Amazon Redshift

📘

This article is for data engineers and DevOps

This guide will provide you with the steps you need to perform in order to give your Amazon Redshift access to read data from S3 bucket used for Data Export.

Before you continue with this guide please make sure that you have completed the Data Export for Amazon S3 since it is requirement for ETL for Amazon Redshift.

IAM Policy for Redshift

1. Redshift → S3 Policy

To load data from S3 bucket into Redshift, you have to do the following steps. This will add permissions for your Redshift cluster to read data from a single S3 bucket.

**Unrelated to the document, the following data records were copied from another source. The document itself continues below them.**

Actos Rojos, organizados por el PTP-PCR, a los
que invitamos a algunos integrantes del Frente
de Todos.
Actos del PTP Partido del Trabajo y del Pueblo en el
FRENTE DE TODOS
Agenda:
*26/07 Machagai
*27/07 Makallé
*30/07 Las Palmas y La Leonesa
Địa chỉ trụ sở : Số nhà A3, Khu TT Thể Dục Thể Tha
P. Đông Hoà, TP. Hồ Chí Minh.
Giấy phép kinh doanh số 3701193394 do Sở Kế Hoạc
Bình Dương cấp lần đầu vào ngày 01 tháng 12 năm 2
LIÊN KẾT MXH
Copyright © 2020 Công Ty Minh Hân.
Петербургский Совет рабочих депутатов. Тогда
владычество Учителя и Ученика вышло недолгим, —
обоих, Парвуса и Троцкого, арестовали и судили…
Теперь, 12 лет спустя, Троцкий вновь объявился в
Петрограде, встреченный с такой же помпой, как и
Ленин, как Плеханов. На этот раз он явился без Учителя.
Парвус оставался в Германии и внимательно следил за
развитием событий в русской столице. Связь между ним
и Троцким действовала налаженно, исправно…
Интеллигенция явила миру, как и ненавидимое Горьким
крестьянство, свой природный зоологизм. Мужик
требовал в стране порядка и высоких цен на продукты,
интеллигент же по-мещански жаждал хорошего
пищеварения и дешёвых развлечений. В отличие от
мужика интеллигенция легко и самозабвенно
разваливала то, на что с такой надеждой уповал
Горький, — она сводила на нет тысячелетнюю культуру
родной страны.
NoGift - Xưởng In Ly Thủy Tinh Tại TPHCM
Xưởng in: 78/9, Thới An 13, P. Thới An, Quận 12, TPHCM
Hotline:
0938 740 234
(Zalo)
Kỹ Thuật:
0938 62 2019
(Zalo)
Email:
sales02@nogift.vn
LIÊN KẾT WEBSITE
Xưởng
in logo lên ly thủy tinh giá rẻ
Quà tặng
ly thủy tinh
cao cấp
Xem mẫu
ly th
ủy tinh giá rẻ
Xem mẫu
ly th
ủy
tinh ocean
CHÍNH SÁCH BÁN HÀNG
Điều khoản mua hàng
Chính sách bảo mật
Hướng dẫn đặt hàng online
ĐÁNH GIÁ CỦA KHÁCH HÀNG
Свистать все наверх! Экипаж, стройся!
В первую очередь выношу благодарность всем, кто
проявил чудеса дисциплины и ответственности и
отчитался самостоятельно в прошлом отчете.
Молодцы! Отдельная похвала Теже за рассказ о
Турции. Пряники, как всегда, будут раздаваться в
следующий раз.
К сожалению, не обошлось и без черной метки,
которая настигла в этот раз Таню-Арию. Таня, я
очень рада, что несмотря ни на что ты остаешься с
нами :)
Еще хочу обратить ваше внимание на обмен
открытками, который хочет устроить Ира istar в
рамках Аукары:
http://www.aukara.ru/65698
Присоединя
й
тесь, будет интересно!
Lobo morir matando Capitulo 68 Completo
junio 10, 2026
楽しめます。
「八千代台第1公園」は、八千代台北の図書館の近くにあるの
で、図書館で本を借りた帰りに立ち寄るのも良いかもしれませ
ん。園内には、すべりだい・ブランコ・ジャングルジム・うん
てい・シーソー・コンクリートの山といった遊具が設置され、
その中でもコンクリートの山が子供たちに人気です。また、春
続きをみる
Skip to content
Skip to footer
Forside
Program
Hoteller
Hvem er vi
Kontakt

  1. Login as Administrator into your AWS account

  2. Go to Policies page https://us-east-1.console.aws.amazon.com/iamv2/home#/policies

  3. Click Create policy

  4. Click JSON tab item

  5. Enter this manifest:

  6. Replace YourAttributionS3Bucket with actual name of your bucket used for Attribution Data Export

    {
      "Version": "2012-10-17",
      "Statement": [
          {
              "Sid": "VisualEditor0",
              "Effect": "Allow",
              "Action": [
                  "s3:Get*",
                  "s3:List*"
              ],
              "Resource": [
                  "arn:aws:s3:::YourAttributionS3Bucket/*",
                  "arn:aws:s3:::YourAttributionS3Bucket"
              ]
          }
      ]
    }
    
  7. Click Next: Tags

  8. Click Next: Review

  9. Add name: AttributionS3BucketReadOnly

  10. Click Create policy

2. AWS Glue policy:

  1. Go to "Policies" page: https://us-east-1.console.aws.amazon.com/iamv2/home#/policies
  2. Create a new policy named AttributionGlue with this JSON content:
{
  "Version": "2012-10-17",
  "Statement": [
    {
      "Sid": "ATBGluePolicy",
      "Effect": "Allow",
      "Action": [
        "glue:CreateTable",
        "glue:CreateDatabase",
        "glue:DeleteTable",
        "glue:GetTable"
      ],
      "Resource": "*"
    }
  ]
}

3. Create a role and attach it to Redshift

  1. Go to Roles page: https://us-east-1.console.aws.amazon.com/iamv2/home#/roles
    1. Click Create role
    2. Leave AWS Service selected
    3. Select Redshift in Other Services
    4. Click Redshift - Customizable
    5. Click Next
  2. On the Add permissions page:
    1. Select AttributionS3BucketReadOnly and AttributionGlue policies
    2. Click Next
  3. Enter role name: AttributionS3DataLoader
    1. Click Create role
    2. Copy ARN of the created role which should look like arn:aws:iam::0000000000:role/AttributionS3DataLoader (you will need to let us know this string).
  4. Go to your Redshift cluster settings
    1. Click Properties tab
    2. Click Associate IAM role
    3. Select AttributionS3DataLoader role (and additional roles if you need them)
    4. Click Associate IAM roles

4. Create Redshift user

  1. Go to redshift query editor: https://us-east-1.console.aws.amazon.com/sqlworkbench/home?region=us-east-1#/client
  2. Create a user and DB for Attribution data loader:
CREATE USER attribution WITH PASSWORD 'PRE_ENCRYPTED_PASSWORD_GOES_HERE';
CREATE DATABASE attribution WITH OWNER attribution;

We will generate a strong password and send it to you in pre-encrypted form.

If you want to generate password yourself, please use this SQL code:

SELECT 'md5' || md5('PLAIN_PASSWORD' || 'attribution');

More info: https://docs.aws.amazon.com/redshift/latest/mgmt/authorizing-redshift-service.html

Once described steps above are completed contact Attribution support to enable ETL service.